Using a high-resolution microscope, Dodiuk found that the morphology of the lotus leaf is very unique. “It has small mountains of microns that have a very small circle in the diametre of a nano range, which is 10 to minus-nine metres. A water drop cannot enter the width between two nano particles, so it begins to fall off and slide. Therefore, the water doesn’t add weight.”
Dodiuk said this is not a new chemistry concept. It has been used in Teflon-like materials for years. But, while Teflon works well with oil, water can still get it wet and weigh it down.
Early on, Dodiuk found great success with the lotus leaf. Three years into the research, ADA asked her to help create a super-hydrotropic coating usable on glass to prevent ice from interfering with navigational systems by sticking and blocking the view. Dodiuk found a lab that would allow her to imitate ice adhesion in Quebec, where she conducted the experiments.
“We’re the only [technology] in the world that can reduce the adhesion of ice,” said Dodiuk. “You cannot avoid it totally, but you can reduce by a factor of 18. If you reduce the adhesion of ice by a factor of 18, you really avoid ice adhesion.”
This surface has numerous significant applications. “Airplane wings can take off, but the special coating that was so great at reducing the adhesion of ice was simply not durable,” she said. “If, for example, they were to apply very high winds, it would start coming off and nano particles would be lost, as the adhesion of the micro and nano particles wasn’t good.
“With the lotus plant, if its surface is damaged, it will repair itself. But, technology doesn’t know [how] to repair itself, so they had to find another solution. That is when the University of Massachusetts stepped in with funding and lab facilities.”
Aided by two university students in the plastics engineering department working to create a special film with the right properties at a very low cost, Dodiuk said they are now halfway to completion. The final product will be a stick-on film, like Scotch tape, but with nano particles on one side, not visible to the naked eye. It will be able to be applied to anything, from windows and wings of airplanes to car windows during the winter.
“We always laugh at the end of the day,” said Dodiuk. “Israel [doesn’t] have an ice-adhesion problem, yet we invented the solution.
“Once you talk about super-isophobic, easy-cleaning or self-cleaning [technologies], everyone is sold.
“Even with textile, it would be one that never gets dirty. For things to get dirty, the dirt has to adhere. If you avoid adhesion, you’ll stay clean forever.
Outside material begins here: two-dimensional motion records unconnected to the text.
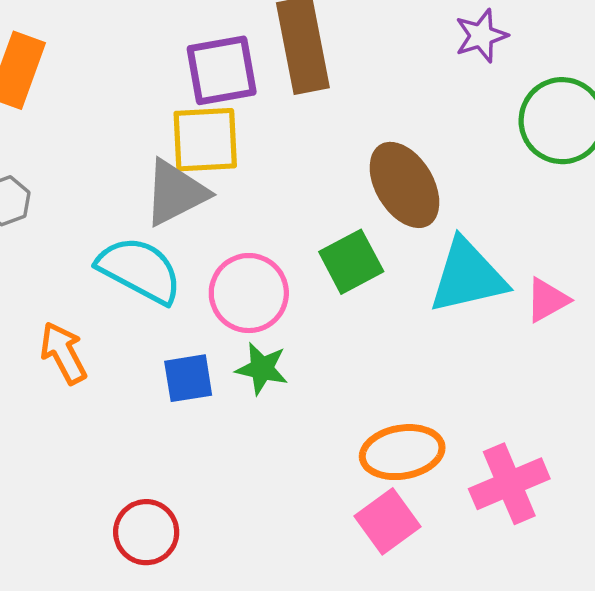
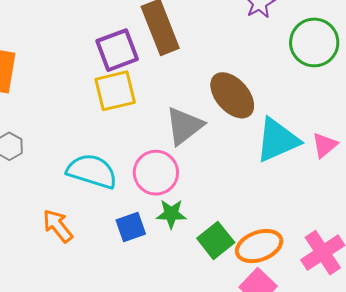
gray triangle: (175, 193) -> (184, 126), moved
green square: (351, 262) -> (216, 240), moved

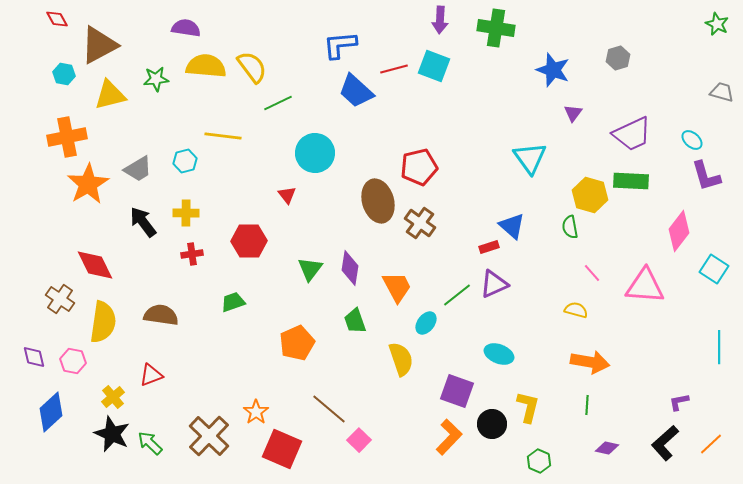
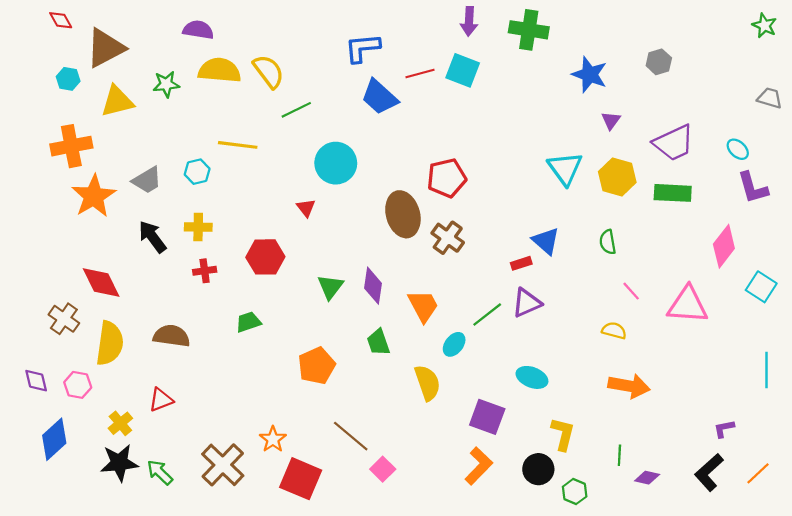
yellow hexagon: (590, 195) -> (617, 177), moved
green line: (587, 405) -> (619, 455), moved
black circle: (492, 424) -> (538, 469), moved
black star: (112, 434) -> (119, 463), turned -30

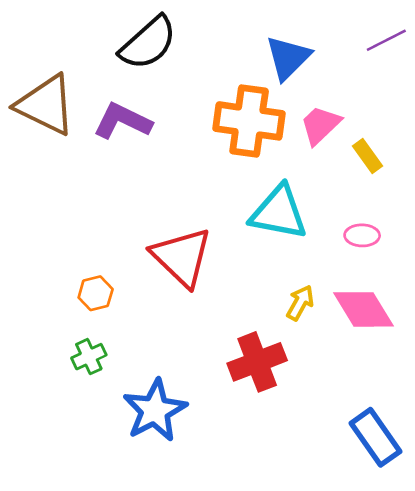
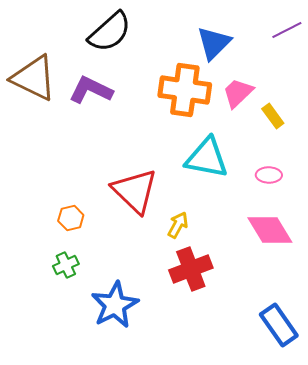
yellow arrow: (300, 303) -> (178, 225), moved

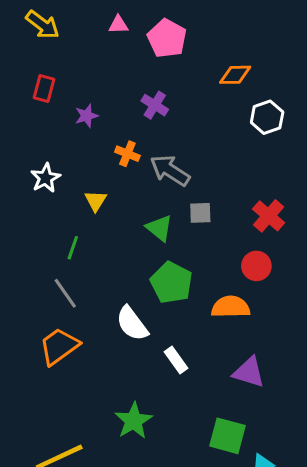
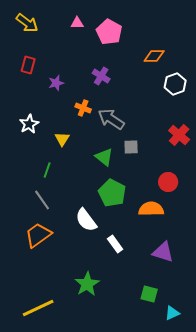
red cross: (269, 216) -> (179, 135), moved
green square: (228, 436) -> (149, 294), size x0.7

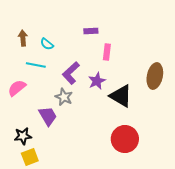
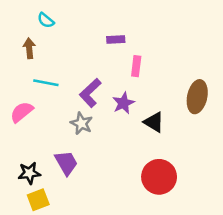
cyan semicircle: (47, 44) -> (46, 20), moved
black triangle: (121, 96) -> (154, 122), size x0.7
purple trapezoid: (48, 116) -> (66, 163), moved

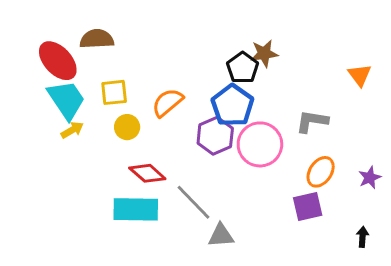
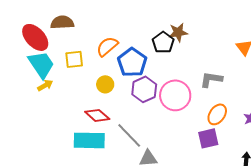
orange semicircle: (168, 103) -> (107, 46), moved
blue pentagon: (232, 105) -> (132, 62), moved
yellow circle: (127, 127) -> (105, 84), moved

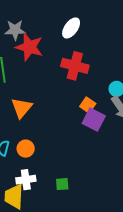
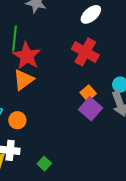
red star: (29, 47) -> (27, 56), moved
green square: (62, 184) -> (44, 164), turned 32

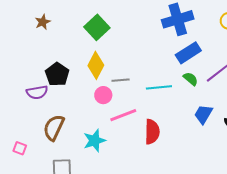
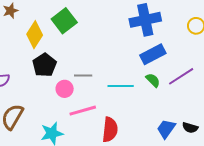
yellow diamond: (96, 65) -> (35, 35), moved
black pentagon: (57, 74) -> (44, 65), moved
blue trapezoid: (203, 114) -> (166, 129), moved

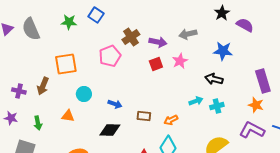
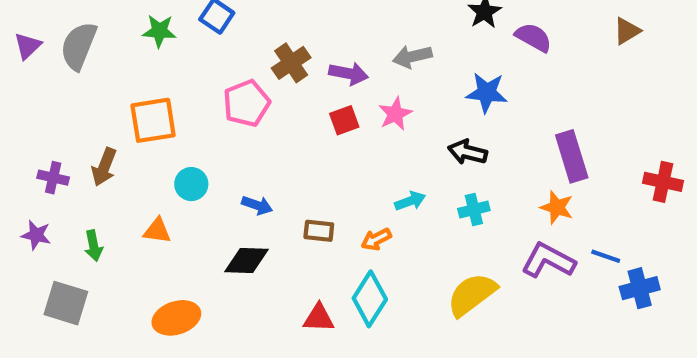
gray semicircle: (31, 29) -> (79, 46), turned 45
cyan arrow: (196, 101) -> (410, 201), moved

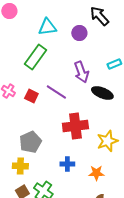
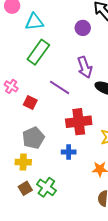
cyan triangle: (47, 27) -> (34, 22), moved
red square: (31, 96) -> (30, 103), moved
blue cross: (67, 164) -> (69, 152), moved

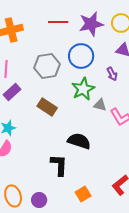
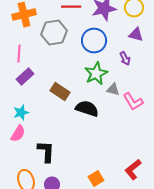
gray hexagon: (47, 66) -> (54, 33), moved
black semicircle: (79, 141) -> (87, 109), moved
black L-shape: (59, 165) -> (46, 152), moved

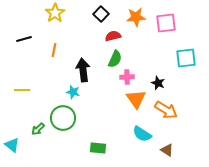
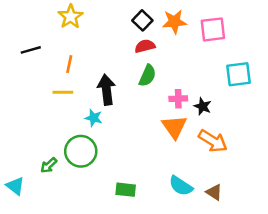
black square: (101, 14) -> (142, 20), moved
pink cross: (127, 77) -> (178, 99), moved
yellow line: (22, 90) -> (63, 92), moved
cyan semicircle: (142, 134) -> (181, 186), moved

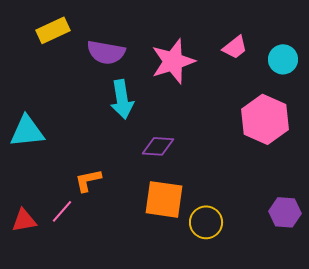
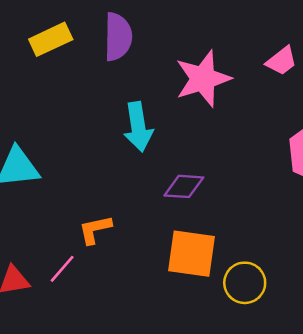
purple semicircle: (106, 52) -> (118, 37), moved, turned -99

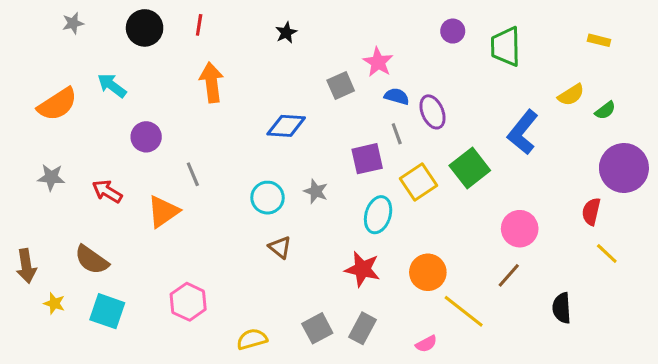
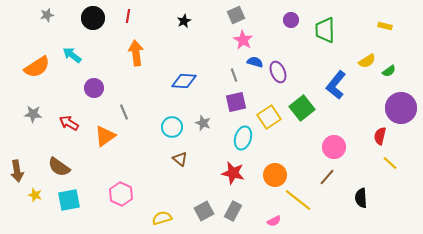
gray square: (341, 86) -> (236, 15), moved
gray line: (397, 134) -> (234, 75), moved
cyan square: (107, 311) -> (69, 200), turned -30

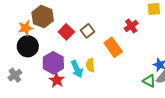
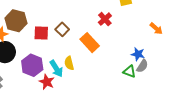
red square: (66, 32) -> (41, 33), turned -35
red star: (57, 80) -> (47, 82), moved

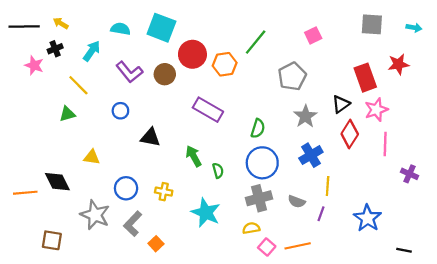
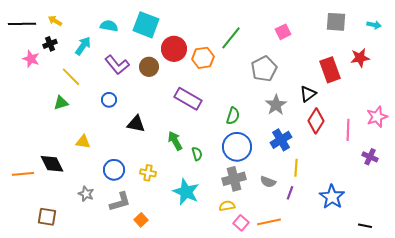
pink star: (376, 110) -> (377, 117), moved
gray star: (95, 215) -> (86, 194), size x0.6
gray L-shape: (133, 224) -> (120, 202), turned -150

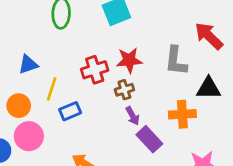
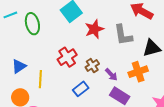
red star: (129, 60) -> (94, 29), moved
blue rectangle: (70, 111) -> (81, 89), moved
purple arrow: (133, 116) -> (111, 75), moved

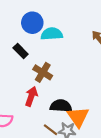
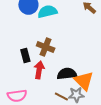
black rectangle: (21, 51) -> (25, 55), moved, turned 40

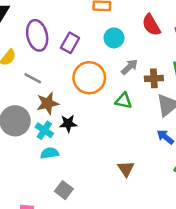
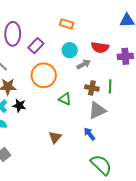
red semicircle: (151, 25) -> (100, 47), turned -66
gray arrow: (129, 67) -> (84, 64), moved
brown triangle: (126, 169) -> (55, 137), moved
Can you imagine not needing to wash your things, as nothing will adhere to [them]?”
“Can you imagine all of New York and Vancouver never needing to be cleaned?”
The potential application possibilities are endless and multi-directional, with spin-offs that can be used in elemental technology, like car or high-rise windows with no need to clean off dust or dirt. “Can you imagine all of New York and Vancouver never needing to be cleaned?” asked Dodiuk.
“With this special coating, those windows will remain totally clean. Just a little bit of rain will take off all the dust. The rain won’t stick to the window, only to the dust.”
Through it all, Dodiuk emphasized, she succeeded in accomplishing all of this work, to date, in a “male-dominated environment. I really think [women] should go into science and technology. [Many women] are going into many areas today, but not science and technology.”
Rebeca Kuropatwa is a Winnipeg freelance writer.